Bookmaker William Hill has said this year's Stirling Prize is one of the closest in the history of the high-profile architectural award.
The turf accountant admitted it had been surprised by how little cash had been wagered on the prize, and blamed the lack of a clear frontrunner for the slow betting in the run up to tomorrow night's televised ceremony (11 October).
A spokesman for William Hill said: 'Betting has been really quiet so far as obviously no-one has got any huge conviction about who will go on and win.
'Architecture is quite a small community so you'd expect whispers to be going around and a frontrunner emerge.
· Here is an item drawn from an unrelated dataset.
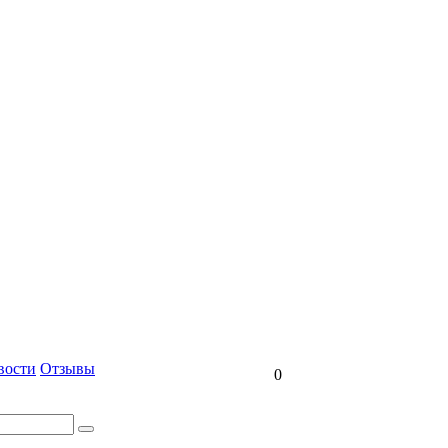
вости
Отзывы
0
Traditionally we have lost money on the Stirling but, unlike in previous years, there is no stand-out favourite.
He added: 'However, this is certainly the closest race for the Stirling Prize this millennium.'
As the frontrunners continue to change, Allford Hall Monaghan Morris' Westminster Academy in London has been shuffled to the top of the pack with odds of 3/1.
In second spot is Denton Corker Marshall's Manchester Civil Justice Centre at odds of 7/2, while Nordpark Cable Railway by Zaha Hadid Architects is now 4/1. However, there is little to split the field with the Accordia development in Cambridge, which is propping up the six finalists, priced at 5/1.
The winner will be announced tomorrow (11 October) from Liverpool's BT Arena and Convention Centre, designed by previous Stirling Prize-winner Wilkinson Eyre.